(Extracted page text data)

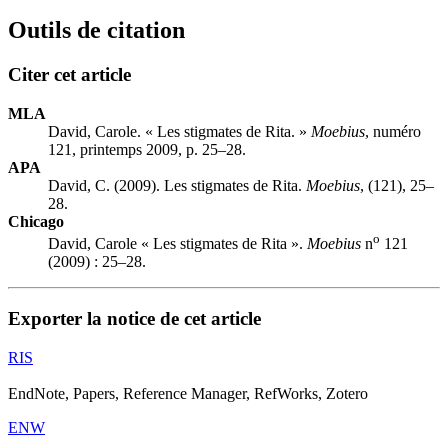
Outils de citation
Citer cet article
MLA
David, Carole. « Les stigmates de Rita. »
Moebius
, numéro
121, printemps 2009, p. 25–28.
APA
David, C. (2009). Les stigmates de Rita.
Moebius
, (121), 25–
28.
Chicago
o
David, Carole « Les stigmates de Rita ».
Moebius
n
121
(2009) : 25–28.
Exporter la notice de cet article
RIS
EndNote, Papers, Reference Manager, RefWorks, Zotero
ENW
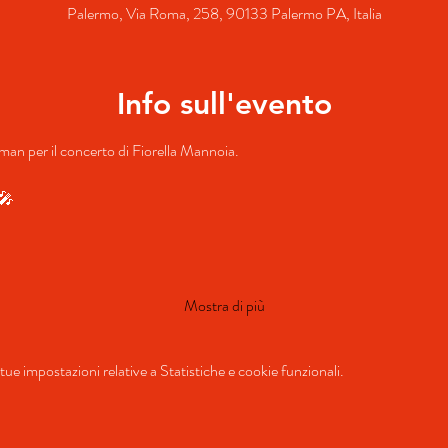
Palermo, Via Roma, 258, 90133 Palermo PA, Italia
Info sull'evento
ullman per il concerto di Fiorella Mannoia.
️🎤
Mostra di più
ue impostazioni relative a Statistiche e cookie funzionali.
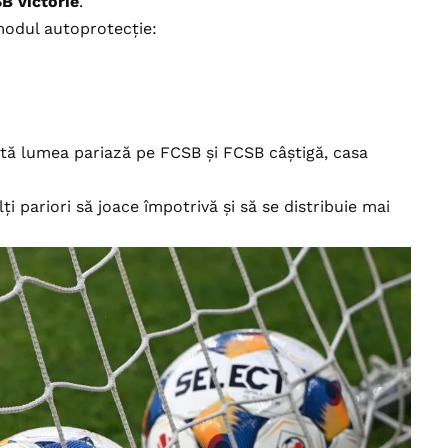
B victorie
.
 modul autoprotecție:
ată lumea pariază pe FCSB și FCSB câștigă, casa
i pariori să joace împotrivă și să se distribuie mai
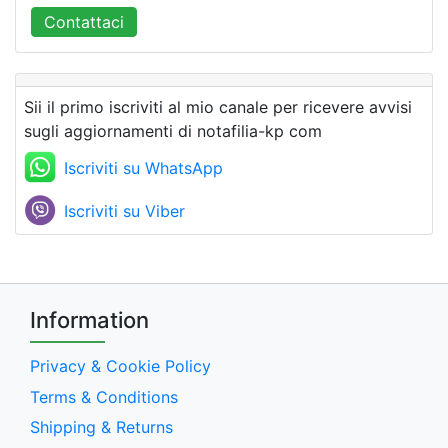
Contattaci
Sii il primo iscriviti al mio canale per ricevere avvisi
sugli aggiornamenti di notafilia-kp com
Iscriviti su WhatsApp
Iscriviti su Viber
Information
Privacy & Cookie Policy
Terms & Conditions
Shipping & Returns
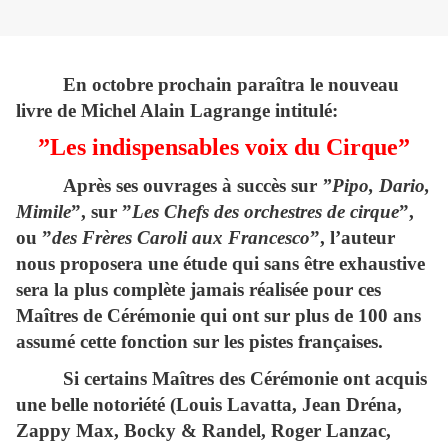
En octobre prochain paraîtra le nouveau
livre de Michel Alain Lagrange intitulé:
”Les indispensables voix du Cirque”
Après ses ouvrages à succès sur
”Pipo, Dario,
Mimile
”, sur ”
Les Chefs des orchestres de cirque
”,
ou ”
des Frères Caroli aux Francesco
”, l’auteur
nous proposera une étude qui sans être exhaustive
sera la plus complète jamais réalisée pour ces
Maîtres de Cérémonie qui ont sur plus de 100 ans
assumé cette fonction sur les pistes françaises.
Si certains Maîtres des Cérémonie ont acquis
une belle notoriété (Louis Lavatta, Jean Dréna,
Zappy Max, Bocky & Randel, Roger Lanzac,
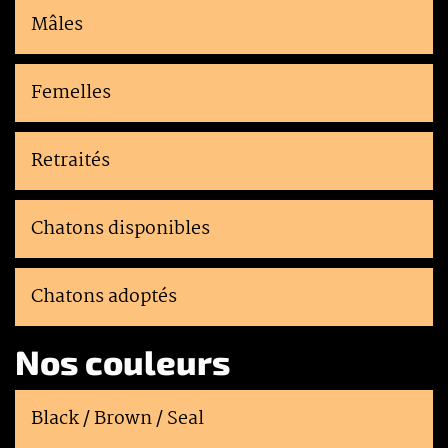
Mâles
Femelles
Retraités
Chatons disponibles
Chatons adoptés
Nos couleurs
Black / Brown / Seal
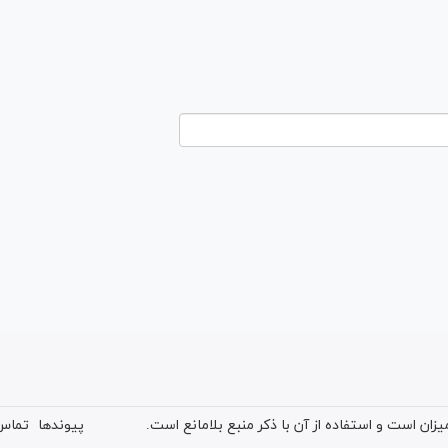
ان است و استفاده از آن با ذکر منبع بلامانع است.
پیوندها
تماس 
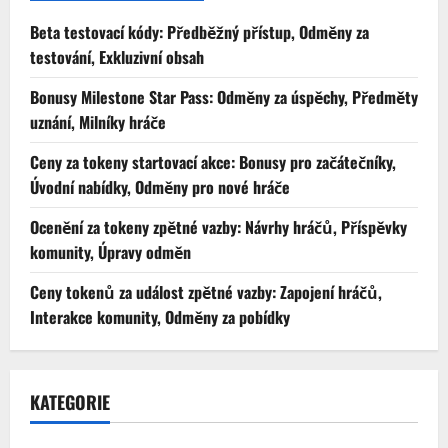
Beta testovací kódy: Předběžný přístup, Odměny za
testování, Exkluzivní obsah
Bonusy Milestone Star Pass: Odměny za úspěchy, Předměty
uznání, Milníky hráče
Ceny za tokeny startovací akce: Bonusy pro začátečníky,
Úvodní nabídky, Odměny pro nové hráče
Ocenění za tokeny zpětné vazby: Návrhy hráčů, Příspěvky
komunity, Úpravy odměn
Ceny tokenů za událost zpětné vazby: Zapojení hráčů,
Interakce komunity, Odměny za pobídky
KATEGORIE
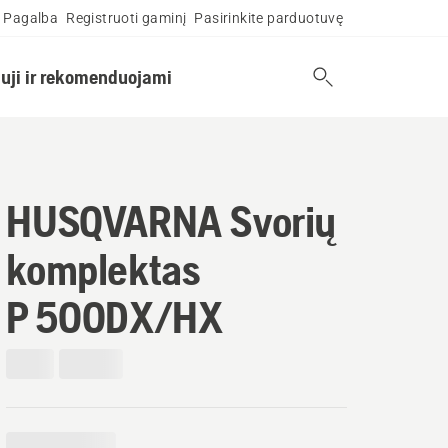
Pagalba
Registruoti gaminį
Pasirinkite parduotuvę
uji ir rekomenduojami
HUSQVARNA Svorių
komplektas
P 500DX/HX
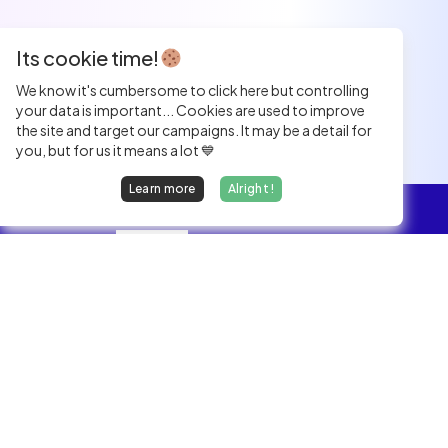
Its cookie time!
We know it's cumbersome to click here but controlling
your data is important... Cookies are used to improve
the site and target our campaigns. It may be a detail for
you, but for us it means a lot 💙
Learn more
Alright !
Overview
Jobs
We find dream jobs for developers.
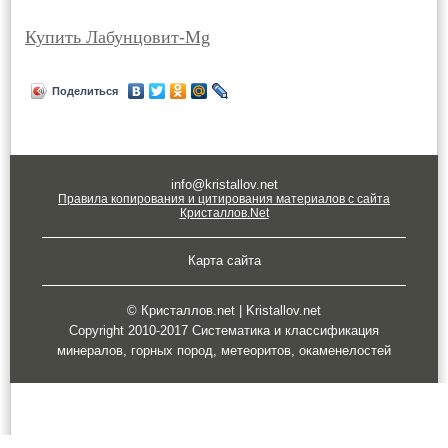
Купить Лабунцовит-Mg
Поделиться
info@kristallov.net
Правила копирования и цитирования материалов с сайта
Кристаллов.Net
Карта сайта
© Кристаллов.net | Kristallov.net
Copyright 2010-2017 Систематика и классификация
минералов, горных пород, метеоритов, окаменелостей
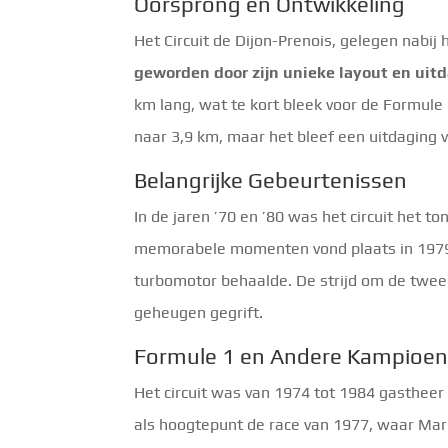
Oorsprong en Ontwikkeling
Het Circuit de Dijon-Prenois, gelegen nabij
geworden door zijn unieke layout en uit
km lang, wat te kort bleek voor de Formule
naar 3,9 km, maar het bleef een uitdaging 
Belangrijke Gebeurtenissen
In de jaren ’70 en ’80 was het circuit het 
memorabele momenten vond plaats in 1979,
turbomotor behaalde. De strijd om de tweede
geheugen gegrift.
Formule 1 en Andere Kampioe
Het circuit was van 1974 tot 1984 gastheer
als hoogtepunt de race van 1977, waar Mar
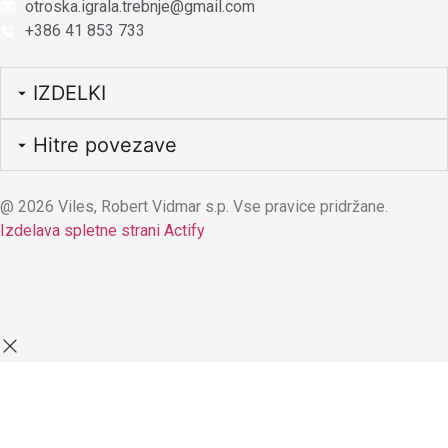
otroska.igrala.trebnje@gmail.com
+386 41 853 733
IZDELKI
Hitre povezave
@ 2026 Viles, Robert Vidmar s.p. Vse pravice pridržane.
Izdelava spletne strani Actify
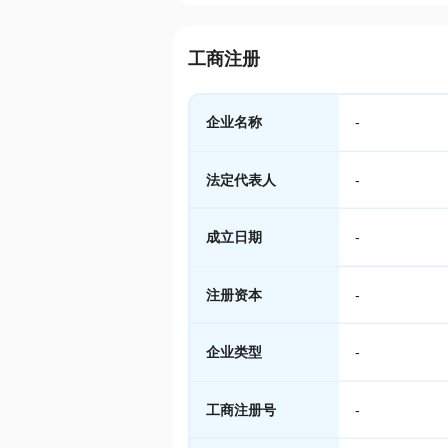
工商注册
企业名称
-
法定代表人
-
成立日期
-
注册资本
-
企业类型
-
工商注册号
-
---
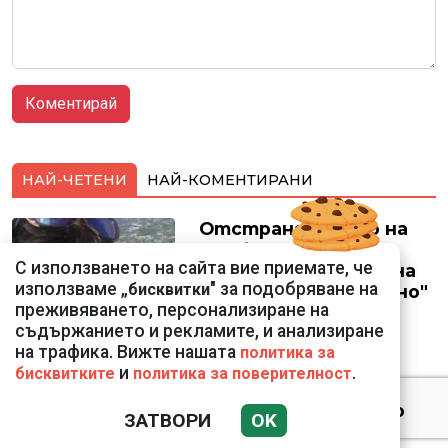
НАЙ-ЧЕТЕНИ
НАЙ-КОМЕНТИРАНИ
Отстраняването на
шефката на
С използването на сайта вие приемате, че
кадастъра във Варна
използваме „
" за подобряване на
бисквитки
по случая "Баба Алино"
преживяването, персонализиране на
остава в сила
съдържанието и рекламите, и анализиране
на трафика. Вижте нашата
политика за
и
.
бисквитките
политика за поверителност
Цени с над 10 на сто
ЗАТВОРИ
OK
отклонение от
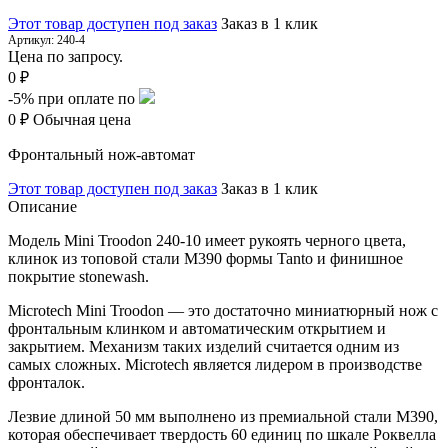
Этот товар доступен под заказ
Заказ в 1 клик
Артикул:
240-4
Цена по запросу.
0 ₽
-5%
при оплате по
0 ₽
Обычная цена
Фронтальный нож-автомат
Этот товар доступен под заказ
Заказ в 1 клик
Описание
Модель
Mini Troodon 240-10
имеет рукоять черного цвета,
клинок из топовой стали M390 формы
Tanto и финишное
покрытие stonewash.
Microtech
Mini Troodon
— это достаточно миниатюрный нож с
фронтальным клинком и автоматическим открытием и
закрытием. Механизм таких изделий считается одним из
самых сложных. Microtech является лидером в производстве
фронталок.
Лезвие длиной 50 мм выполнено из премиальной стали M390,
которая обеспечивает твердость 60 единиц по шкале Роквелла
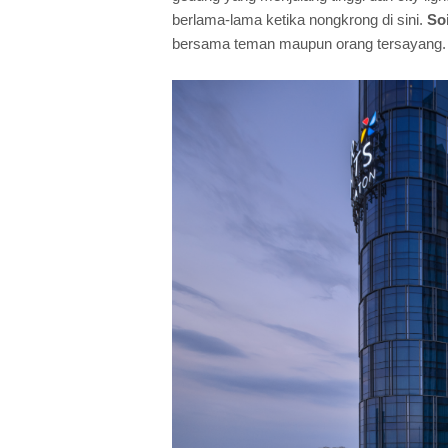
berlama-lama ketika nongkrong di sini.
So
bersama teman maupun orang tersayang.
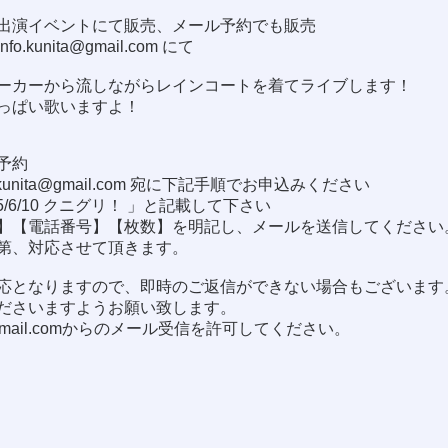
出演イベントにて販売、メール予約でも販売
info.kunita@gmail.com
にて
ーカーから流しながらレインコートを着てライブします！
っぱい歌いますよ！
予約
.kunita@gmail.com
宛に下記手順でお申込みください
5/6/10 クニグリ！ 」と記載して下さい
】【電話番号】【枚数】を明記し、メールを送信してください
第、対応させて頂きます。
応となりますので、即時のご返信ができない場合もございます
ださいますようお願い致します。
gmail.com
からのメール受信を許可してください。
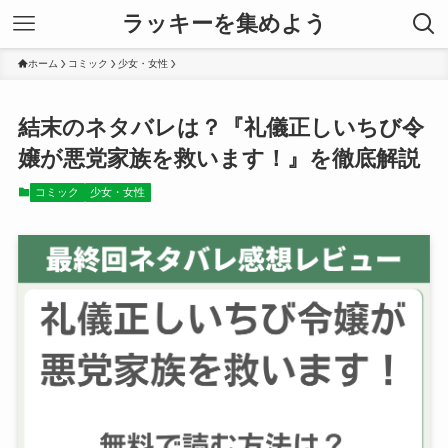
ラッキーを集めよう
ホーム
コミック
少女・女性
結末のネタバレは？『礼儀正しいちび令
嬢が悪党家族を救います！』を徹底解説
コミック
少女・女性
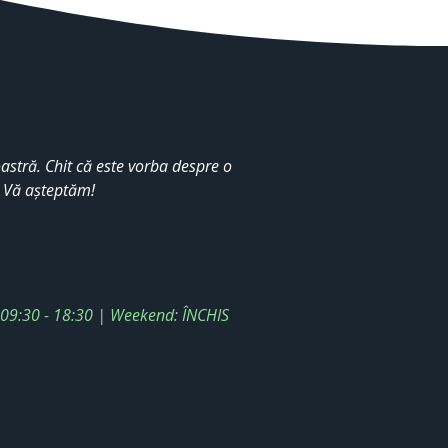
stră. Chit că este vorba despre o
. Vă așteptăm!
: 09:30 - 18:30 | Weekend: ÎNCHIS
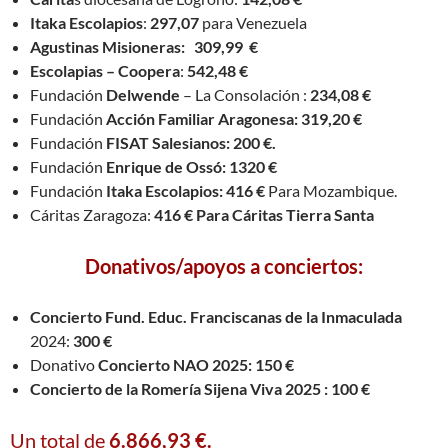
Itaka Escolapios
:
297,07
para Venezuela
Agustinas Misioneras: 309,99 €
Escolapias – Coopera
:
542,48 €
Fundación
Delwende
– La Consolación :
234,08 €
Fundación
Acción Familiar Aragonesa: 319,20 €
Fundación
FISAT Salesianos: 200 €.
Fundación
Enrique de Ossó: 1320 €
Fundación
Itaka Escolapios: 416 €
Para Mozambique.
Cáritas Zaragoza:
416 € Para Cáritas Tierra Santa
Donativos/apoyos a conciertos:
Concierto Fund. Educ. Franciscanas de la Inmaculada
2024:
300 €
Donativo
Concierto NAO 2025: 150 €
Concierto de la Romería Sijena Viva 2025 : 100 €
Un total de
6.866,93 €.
* * *
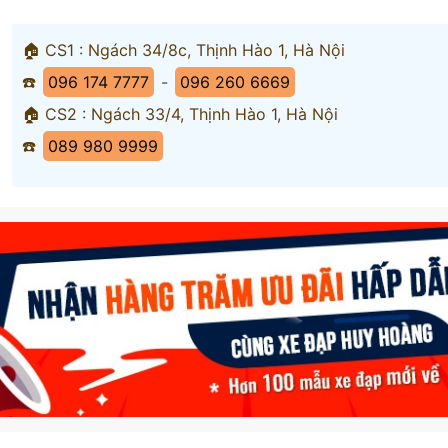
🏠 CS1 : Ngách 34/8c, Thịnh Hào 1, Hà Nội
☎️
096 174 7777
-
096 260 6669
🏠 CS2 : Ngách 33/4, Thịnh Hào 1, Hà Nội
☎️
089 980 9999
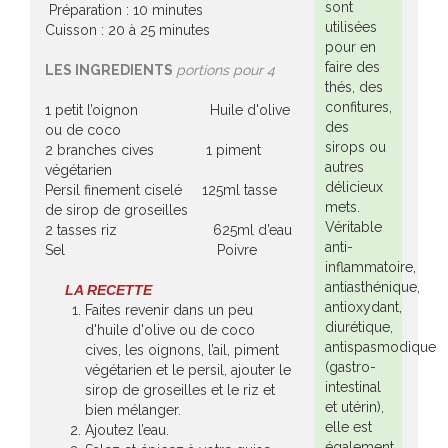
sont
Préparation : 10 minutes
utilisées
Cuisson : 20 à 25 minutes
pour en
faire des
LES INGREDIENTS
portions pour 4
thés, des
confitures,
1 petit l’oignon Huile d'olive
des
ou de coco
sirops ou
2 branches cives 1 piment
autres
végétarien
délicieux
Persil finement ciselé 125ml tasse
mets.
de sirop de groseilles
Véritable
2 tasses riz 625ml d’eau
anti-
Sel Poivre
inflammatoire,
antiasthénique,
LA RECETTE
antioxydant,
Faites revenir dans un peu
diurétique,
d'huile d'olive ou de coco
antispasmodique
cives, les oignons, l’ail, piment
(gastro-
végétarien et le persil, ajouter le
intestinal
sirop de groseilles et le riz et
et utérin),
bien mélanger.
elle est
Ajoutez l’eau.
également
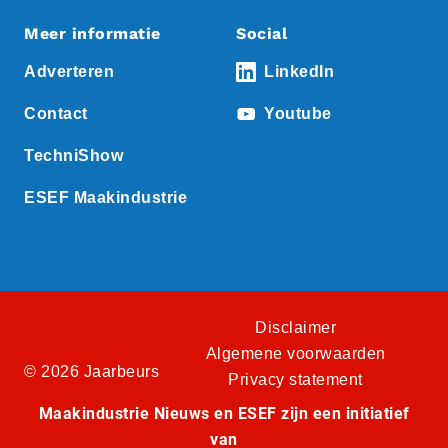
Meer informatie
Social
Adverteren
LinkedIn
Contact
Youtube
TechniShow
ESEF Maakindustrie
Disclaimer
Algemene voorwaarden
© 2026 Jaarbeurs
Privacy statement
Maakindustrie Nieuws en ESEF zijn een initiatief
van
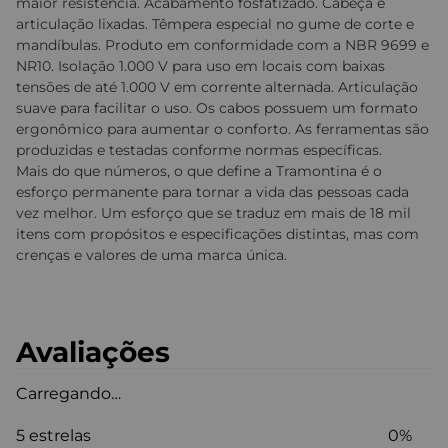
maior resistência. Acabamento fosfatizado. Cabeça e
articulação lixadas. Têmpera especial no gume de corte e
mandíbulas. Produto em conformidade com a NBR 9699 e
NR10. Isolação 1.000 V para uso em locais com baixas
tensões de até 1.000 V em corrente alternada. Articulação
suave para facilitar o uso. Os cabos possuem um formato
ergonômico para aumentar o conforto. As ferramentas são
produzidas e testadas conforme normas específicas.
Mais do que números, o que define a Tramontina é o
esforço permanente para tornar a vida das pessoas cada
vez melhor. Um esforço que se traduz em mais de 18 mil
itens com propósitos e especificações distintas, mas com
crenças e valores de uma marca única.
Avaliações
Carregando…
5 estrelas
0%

**Prompt:** From the entries above, copy out every line where the string "minutes" appears.

**Solution:**
Préparation : 10 minutes
Cuisson : 20 à 25 minutes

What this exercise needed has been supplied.